* **Page layout parsing data**
####################
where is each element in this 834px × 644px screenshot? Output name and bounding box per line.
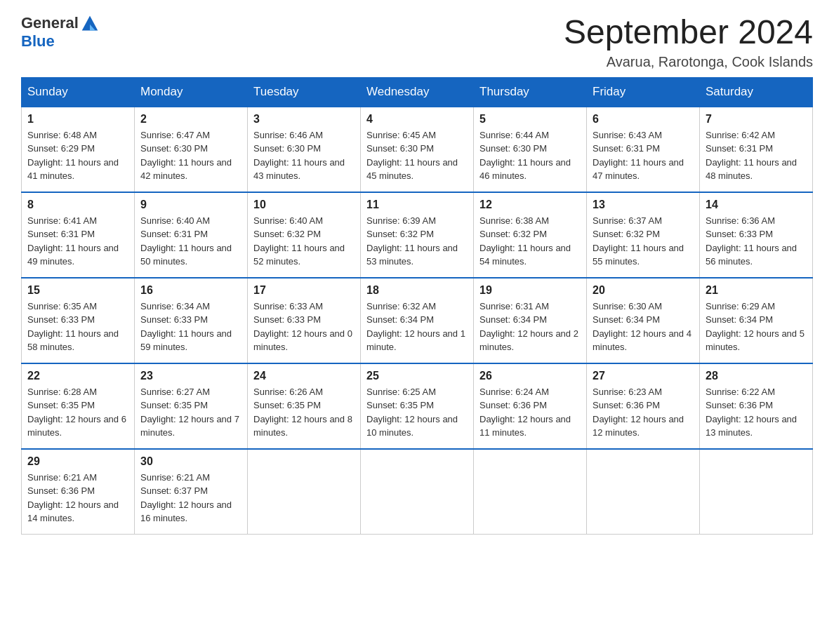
day-number: 21 [706, 284, 807, 297]
calendar-day-22: 22Sunrise: 6:28 AMSunset: 6:35 PMDayligh… [22, 363, 135, 449]
day-info: Sunrise: 6:36 AMSunset: 6:33 PMDaylight:… [706, 214, 807, 269]
empty-cell [700, 449, 813, 535]
calendar-day-10: 10Sunrise: 6:40 AMSunset: 6:32 PMDayligh… [248, 192, 361, 278]
logo-general-text: General [21, 14, 79, 32]
calendar-day-20: 20Sunrise: 6:30 AMSunset: 6:34 PMDayligh… [587, 278, 700, 363]
day-number: 28 [706, 370, 807, 382]
day-number: 26 [479, 370, 581, 382]
calendar-header-row: SundayMondayTuesdayWednesdayThursdayFrid… [22, 77, 813, 107]
day-info: Sunrise: 6:44 AMSunset: 6:30 PMDaylight:… [479, 128, 581, 183]
day-number: 7 [706, 113, 807, 126]
calendar-day-14: 14Sunrise: 6:36 AMSunset: 6:33 PMDayligh… [700, 192, 813, 278]
day-info: Sunrise: 6:45 AMSunset: 6:30 PMDaylight:… [366, 128, 468, 183]
page-header: GeneralBlue September 2024 Avarua, Rarot… [21, 14, 813, 70]
day-info: Sunrise: 6:27 AMSunset: 6:35 PMDaylight:… [140, 385, 241, 440]
calendar-day-7: 7Sunrise: 6:42 AMSunset: 6:31 PMDaylight… [700, 107, 813, 192]
calendar-day-13: 13Sunrise: 6:37 AMSunset: 6:32 PMDayligh… [587, 192, 700, 278]
day-info: Sunrise: 6:23 AMSunset: 6:36 PMDaylight:… [593, 385, 694, 440]
calendar-day-25: 25Sunrise: 6:25 AMSunset: 6:35 PMDayligh… [361, 363, 474, 449]
logo-icon [81, 14, 99, 32]
calendar-day-21: 21Sunrise: 6:29 AMSunset: 6:34 PMDayligh… [700, 278, 813, 363]
day-info: Sunrise: 6:46 AMSunset: 6:30 PMDaylight:… [253, 128, 355, 183]
day-info: Sunrise: 6:31 AMSunset: 6:34 PMDaylight:… [479, 300, 581, 354]
day-number: 18 [366, 284, 468, 297]
month-year-title: September 2024 [564, 14, 813, 51]
day-info: Sunrise: 6:35 AMSunset: 6:33 PMDaylight:… [27, 300, 128, 354]
empty-cell [474, 449, 587, 535]
calendar-day-6: 6Sunrise: 6:43 AMSunset: 6:31 PMDaylight… [587, 107, 700, 192]
day-info: Sunrise: 6:43 AMSunset: 6:31 PMDaylight:… [593, 128, 694, 183]
calendar-day-24: 24Sunrise: 6:26 AMSunset: 6:35 PMDayligh… [248, 363, 361, 449]
calendar-header-wednesday: Wednesday [361, 77, 474, 107]
day-info: Sunrise: 6:42 AMSunset: 6:31 PMDaylight:… [706, 128, 807, 183]
day-info: Sunrise: 6:33 AMSunset: 6:33 PMDaylight:… [253, 300, 355, 354]
day-number: 22 [27, 370, 128, 382]
day-number: 13 [593, 199, 694, 211]
day-info: Sunrise: 6:26 AMSunset: 6:35 PMDaylight:… [253, 385, 355, 440]
day-info: Sunrise: 6:29 AMSunset: 6:34 PMDaylight:… [706, 300, 807, 354]
calendar-day-3: 3Sunrise: 6:46 AMSunset: 6:30 PMDaylight… [248, 107, 361, 192]
day-number: 5 [479, 113, 581, 126]
day-info: Sunrise: 6:40 AMSunset: 6:31 PMDaylight:… [140, 214, 241, 269]
day-info: Sunrise: 6:34 AMSunset: 6:33 PMDaylight:… [140, 300, 241, 354]
empty-cell [587, 449, 700, 535]
day-number: 24 [253, 370, 355, 382]
calendar-day-15: 15Sunrise: 6:35 AMSunset: 6:33 PMDayligh… [22, 278, 135, 363]
calendar-day-19: 19Sunrise: 6:31 AMSunset: 6:34 PMDayligh… [474, 278, 587, 363]
location-subtitle: Avarua, Rarotonga, Cook Islands [564, 54, 813, 70]
day-number: 11 [366, 199, 468, 211]
day-info: Sunrise: 6:47 AMSunset: 6:30 PMDaylight:… [140, 128, 241, 183]
empty-cell [361, 449, 474, 535]
calendar-header-saturday: Saturday [700, 77, 813, 107]
day-number: 3 [253, 113, 355, 126]
day-info: Sunrise: 6:21 AMSunset: 6:37 PMDaylight:… [140, 471, 241, 525]
day-info: Sunrise: 6:37 AMSunset: 6:32 PMDaylight:… [593, 214, 694, 269]
calendar-day-5: 5Sunrise: 6:44 AMSunset: 6:30 PMDaylight… [474, 107, 587, 192]
day-number: 29 [27, 455, 128, 468]
day-number: 30 [140, 455, 241, 468]
day-number: 1 [27, 113, 128, 126]
calendar-header-tuesday: Tuesday [248, 77, 361, 107]
day-number: 23 [140, 370, 241, 382]
logo: GeneralBlue [21, 14, 99, 51]
day-number: 14 [706, 199, 807, 211]
calendar-day-23: 23Sunrise: 6:27 AMSunset: 6:35 PMDayligh… [135, 363, 248, 449]
calendar-day-9: 9Sunrise: 6:40 AMSunset: 6:31 PMDaylight… [135, 192, 248, 278]
day-number: 8 [27, 199, 128, 211]
day-info: Sunrise: 6:48 AMSunset: 6:29 PMDaylight:… [27, 128, 128, 183]
calendar-header-friday: Friday [587, 77, 700, 107]
calendar-day-4: 4Sunrise: 6:45 AMSunset: 6:30 PMDaylight… [361, 107, 474, 192]
calendar-day-16: 16Sunrise: 6:34 AMSunset: 6:33 PMDayligh… [135, 278, 248, 363]
day-info: Sunrise: 6:32 AMSunset: 6:34 PMDaylight:… [366, 300, 468, 354]
day-number: 27 [593, 370, 694, 382]
calendar-day-17: 17Sunrise: 6:33 AMSunset: 6:33 PMDayligh… [248, 278, 361, 363]
day-number: 17 [253, 284, 355, 297]
calendar-header-thursday: Thursday [474, 77, 587, 107]
calendar-day-29: 29Sunrise: 6:21 AMSunset: 6:36 PMDayligh… [22, 449, 135, 535]
day-info: Sunrise: 6:21 AMSunset: 6:36 PMDaylight:… [27, 471, 128, 525]
calendar-header-monday: Monday [135, 77, 248, 107]
week-row-2: 8Sunrise: 6:41 AMSunset: 6:31 PMDaylight… [22, 192, 813, 278]
day-info: Sunrise: 6:41 AMSunset: 6:31 PMDaylight:… [27, 214, 128, 269]
week-row-5: 29Sunrise: 6:21 AMSunset: 6:36 PMDayligh… [22, 449, 813, 535]
day-number: 10 [253, 199, 355, 211]
day-number: 12 [479, 199, 581, 211]
day-info: Sunrise: 6:38 AMSunset: 6:32 PMDaylight:… [479, 214, 581, 269]
day-number: 6 [593, 113, 694, 126]
day-number: 25 [366, 370, 468, 382]
day-info: Sunrise: 6:30 AMSunset: 6:34 PMDaylight:… [593, 300, 694, 354]
calendar-day-27: 27Sunrise: 6:23 AMSunset: 6:36 PMDayligh… [587, 363, 700, 449]
day-number: 15 [27, 284, 128, 297]
week-row-4: 22Sunrise: 6:28 AMSunset: 6:35 PMDayligh… [22, 363, 813, 449]
calendar-day-12: 12Sunrise: 6:38 AMSunset: 6:32 PMDayligh… [474, 192, 587, 278]
calendar-table: SundayMondayTuesdayWednesdayThursdayFrid… [21, 77, 813, 535]
calendar-day-18: 18Sunrise: 6:32 AMSunset: 6:34 PMDayligh… [361, 278, 474, 363]
day-number: 20 [593, 284, 694, 297]
day-number: 4 [366, 113, 468, 126]
logo-blue-text: Blue [21, 32, 55, 51]
week-row-3: 15Sunrise: 6:35 AMSunset: 6:33 PMDayligh… [22, 278, 813, 363]
calendar-day-11: 11Sunrise: 6:39 AMSunset: 6:32 PMDayligh… [361, 192, 474, 278]
calendar-day-26: 26Sunrise: 6:24 AMSunset: 6:36 PMDayligh… [474, 363, 587, 449]
week-row-1: 1Sunrise: 6:48 AMSunset: 6:29 PMDaylight… [22, 107, 813, 192]
day-info: Sunrise: 6:22 AMSunset: 6:36 PMDaylight:… [706, 385, 807, 440]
####################
* **Work to be completed**
For the string "September", give the number of lines in the records that contain it and nothing besides.

* **Exercise output**
2